Becca, nobody I know loves people quite the way you do. While we often joke that you are the “glue” that holds groups and institutions together, there is profound truth in that jest. People are drawn to you, and perhaps more importantly, you are drawn to people. Despite your introverted nature, you are genuinely interested in others and deeply concerned about their hopes and dreams, and people can see that in you. In this sense, there is an inevitability to what we are doing this evening. You have long understood what was revealed to Peter by the Sea of Tiberias: that love requires something of us. And so, you have been a model pastor for years, long before ordination was even a possibility.
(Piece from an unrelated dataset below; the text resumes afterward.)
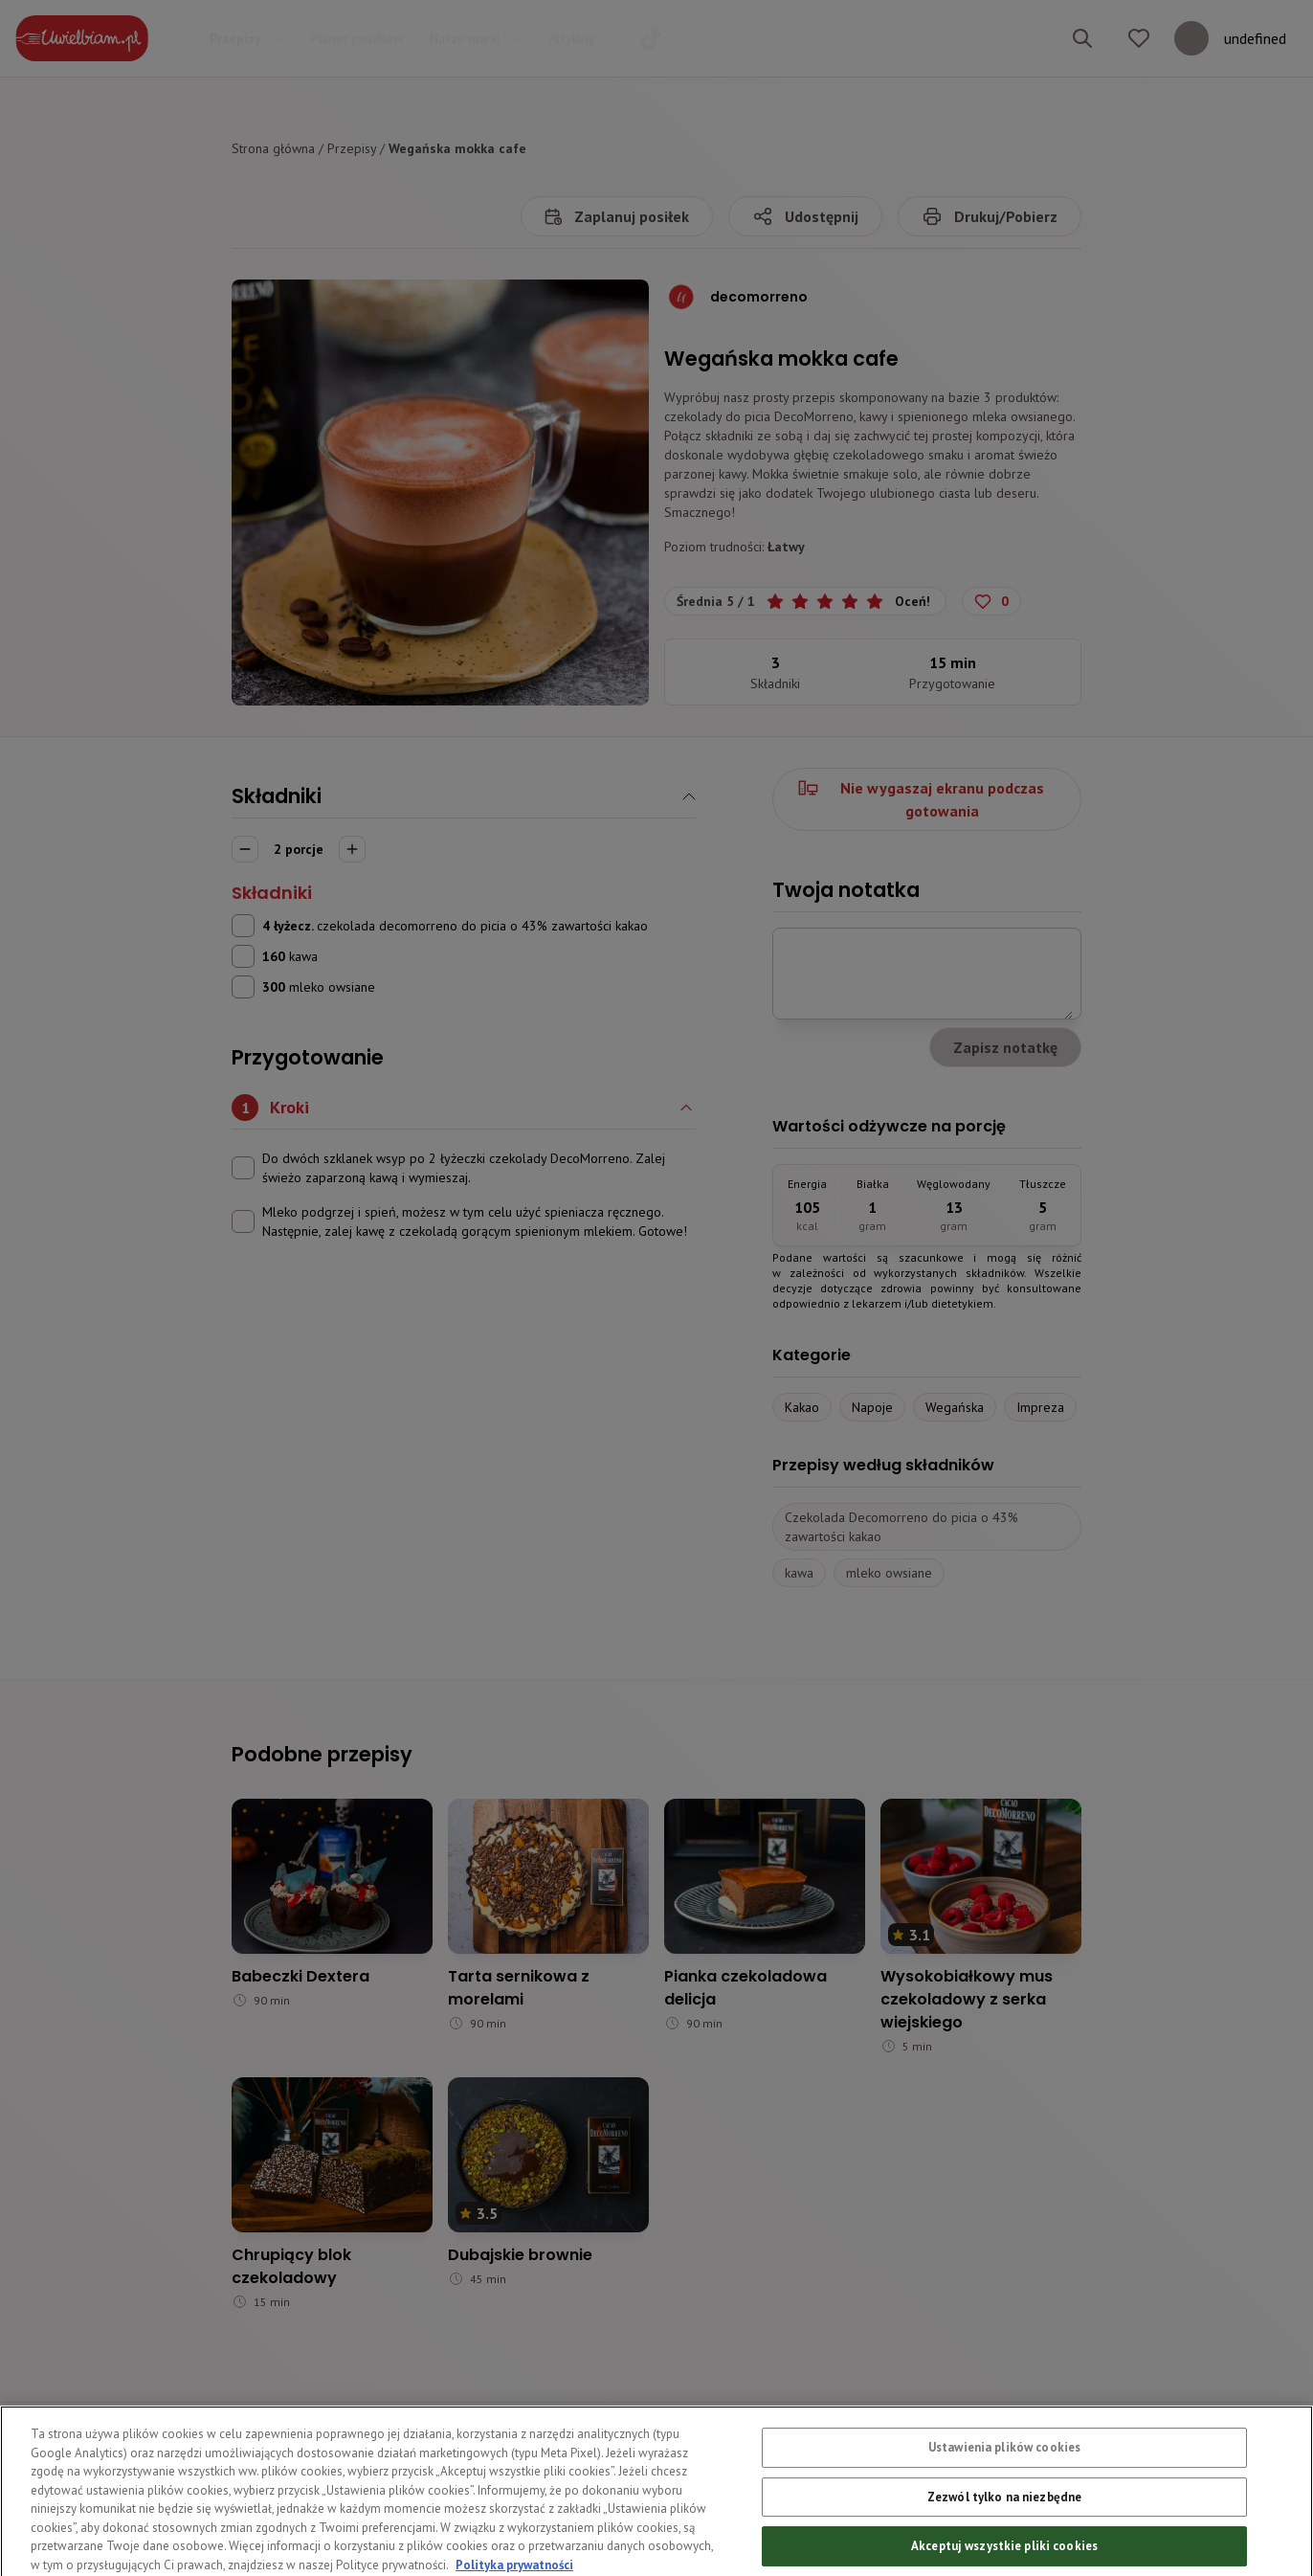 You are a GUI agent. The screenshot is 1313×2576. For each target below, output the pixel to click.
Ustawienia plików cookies (1004, 2482)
In fact, when I face a particularly complex or thorny pastoral situation in my own ministry, my first impulse is almost always to ask myself, “What would Becca do?” It’s an impulse that has rarely steered me wrong.

And yet, this evening hasn’t always been inevitable. The number of obstacles you have had to overcome on this journey would intimidate even the most confident among us: from growing up in a tradition in which being a woman in leadership simply wasn’t an option, to initially being told “no” by a community you love and who loves you, to undergoing not one, but two major surgeries over the course of the last few months. Heck, you even broke your foot the night you were confirmed in the Episcopal Church. You endured it all with unfailing grace and courage, with a supreme and quiet confidence in the irresistibility of God’s call and in the sufficiency of God’s grace.

It might be tempting to view your ordination as an erasure of all these obstacles. We can now commemorate this day as the anniversary of the Ordination of Becca Kello, and ignore or forget all those moments in your spiritual journey that are less worthy of celebration. But this is not the gospel. The gospel we proclaim, the gospel you will embody to everyone you serve as a priest, is ultimately about acknowledging God’s ability, God’s will to redeem our past, our present, and our future. It is about placing our confidence in a love that overcomes even our most shameful failures. It is about allowing our lives and vocations to be shaped by the insistent and persistent grace of God made known in Jesus Christ.


May you always find God’s call irresistible.

May your human frailty give you both compassion for those you serve and a profound understanding of your need for God’s grace.

May you, like Peter, remember that the love made known to us in Jesus Christ requires something of us, and may your work always be shaped by love.

Above all, may you trust God’s ability, God’s will, and God’s deep desire to redeem your past, your present, and your future.